*The task:* Return the lines below exactly, from the first line to the line that contains "Hardware Brand". Leave out pictures.

*Records for this exercise:*
--------------------------------
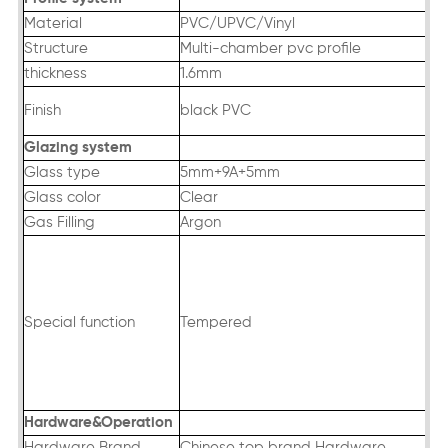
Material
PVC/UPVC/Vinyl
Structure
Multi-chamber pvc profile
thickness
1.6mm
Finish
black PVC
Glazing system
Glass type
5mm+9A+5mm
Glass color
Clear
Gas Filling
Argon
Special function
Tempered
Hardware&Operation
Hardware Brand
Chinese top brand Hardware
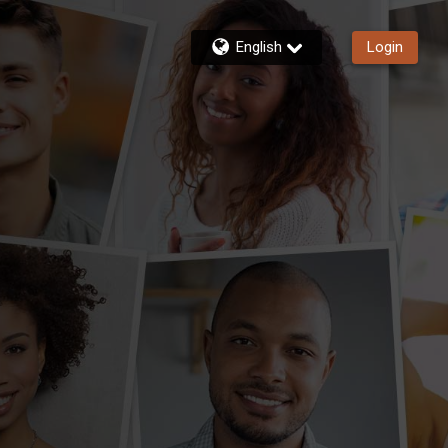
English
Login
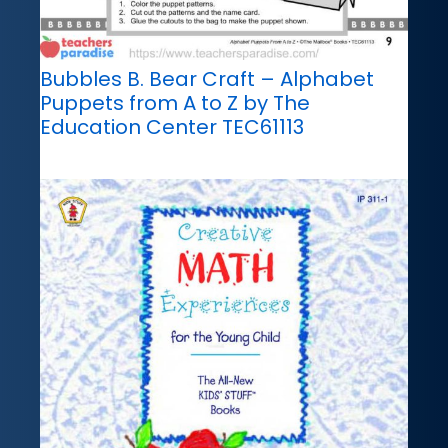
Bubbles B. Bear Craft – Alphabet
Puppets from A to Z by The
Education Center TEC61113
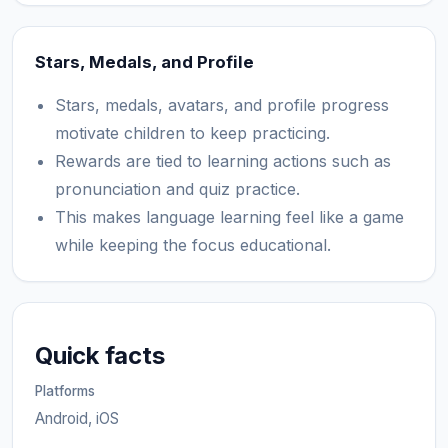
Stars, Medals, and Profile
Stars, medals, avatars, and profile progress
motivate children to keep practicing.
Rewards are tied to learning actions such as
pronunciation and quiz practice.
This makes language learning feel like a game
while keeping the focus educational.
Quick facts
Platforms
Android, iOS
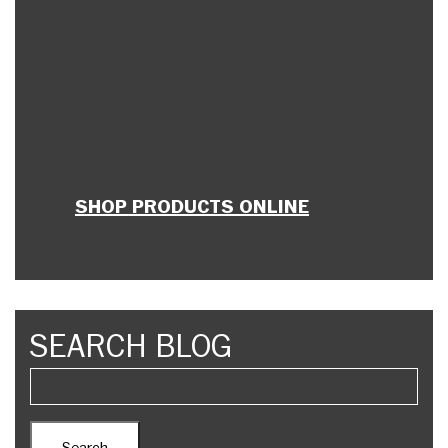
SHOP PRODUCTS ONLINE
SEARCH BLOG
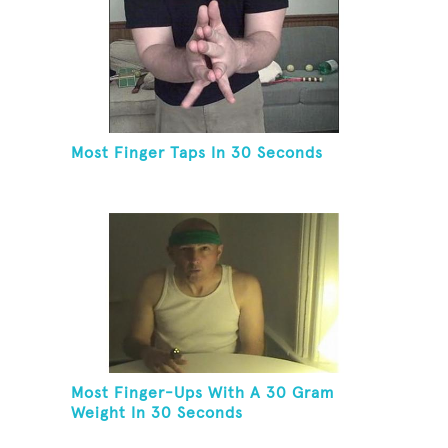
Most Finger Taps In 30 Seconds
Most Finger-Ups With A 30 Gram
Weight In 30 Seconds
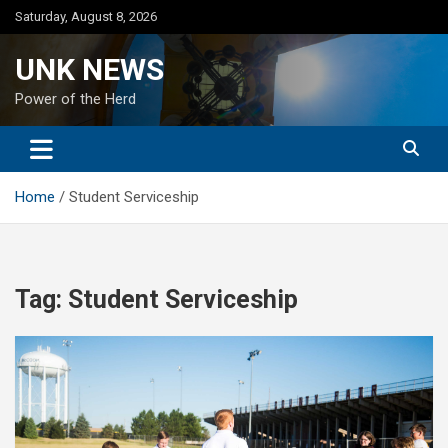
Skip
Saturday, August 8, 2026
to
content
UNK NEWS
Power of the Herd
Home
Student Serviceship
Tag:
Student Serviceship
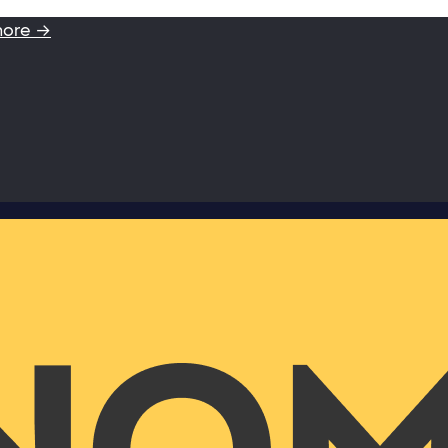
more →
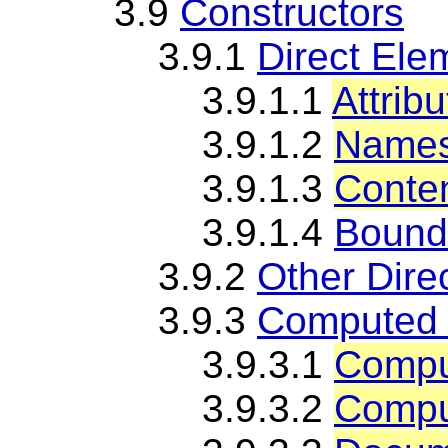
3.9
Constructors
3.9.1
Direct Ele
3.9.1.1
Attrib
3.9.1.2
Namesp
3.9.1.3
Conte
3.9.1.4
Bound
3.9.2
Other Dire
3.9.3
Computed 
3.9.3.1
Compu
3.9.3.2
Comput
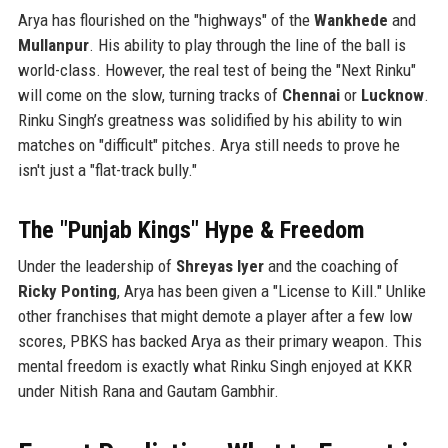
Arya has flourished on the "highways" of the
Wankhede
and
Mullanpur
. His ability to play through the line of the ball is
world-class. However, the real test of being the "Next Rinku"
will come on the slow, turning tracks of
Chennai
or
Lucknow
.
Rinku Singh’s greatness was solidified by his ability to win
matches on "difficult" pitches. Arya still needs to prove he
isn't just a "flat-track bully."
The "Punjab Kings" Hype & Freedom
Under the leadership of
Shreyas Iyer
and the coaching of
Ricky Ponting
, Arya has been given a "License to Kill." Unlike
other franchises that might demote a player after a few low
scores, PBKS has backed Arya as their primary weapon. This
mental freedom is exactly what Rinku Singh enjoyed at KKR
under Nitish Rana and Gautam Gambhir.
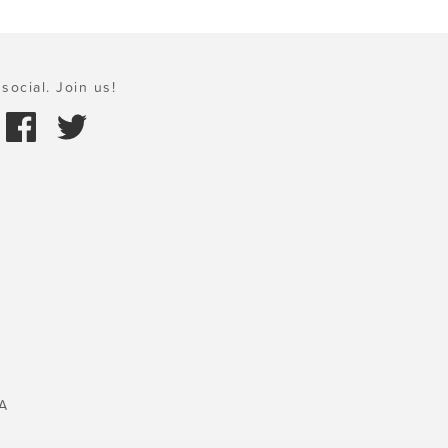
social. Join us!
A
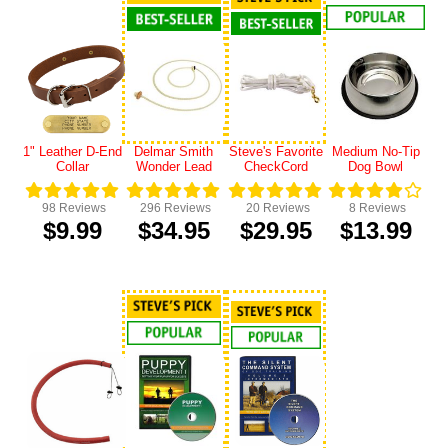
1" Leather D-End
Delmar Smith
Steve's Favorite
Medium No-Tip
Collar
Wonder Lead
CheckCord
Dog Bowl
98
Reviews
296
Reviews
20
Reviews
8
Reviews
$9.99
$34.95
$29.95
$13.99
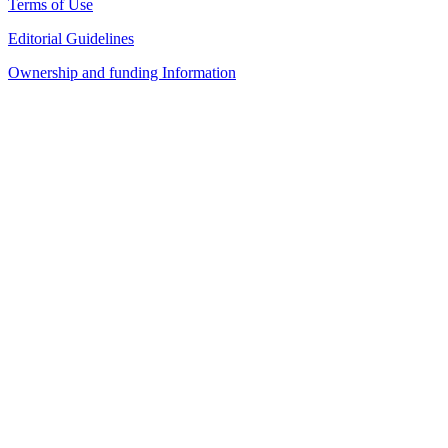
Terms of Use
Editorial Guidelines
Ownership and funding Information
--------------------------------
*Exercise solution:*
Material
PVC/UPVC/Vinyl
Structure
Multi-chamber pvc profile
thickness
1.6mm
Finish
black PVC
Glazing system
Glass type
5mm+9A+5mm
Glass color
Clear
Gas Filling
Argon
Special function
Tempered
Hardware&Operation
Hardware Brand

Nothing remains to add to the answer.